▸ Dataset content

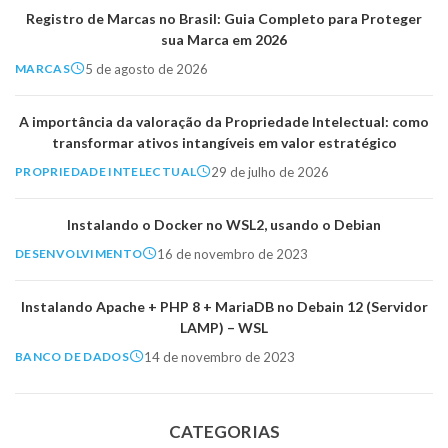
Registro de Marcas no Brasil: Guia Completo para Proteger
sua Marca em 2026
5 de agosto de 2026
MARCAS
A importância da valoração da Propriedade Intelectual: como
transformar ativos intangíveis em valor estratégico
29 de julho de 2026
PROPRIEDADE INTELECTUAL
Instalando o Docker no WSL2, usando o Debian
16 de novembro de 2023
DESENVOLVIMENTO
Instalando Apache + PHP 8 + MariaDB no Debain 12 (Servidor
LAMP) – WSL
14 de novembro de 2023
BANCO DE DADOS
CATEGORIAS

▸ Assigned task
Take every line above that includes "Instalando" and list it.

▸ Reply to the exercise
Instalando o Docker no WSL2, usando o Debian
Instalando Apache + PHP 8 + MariaDB no Debain 12 (Servidor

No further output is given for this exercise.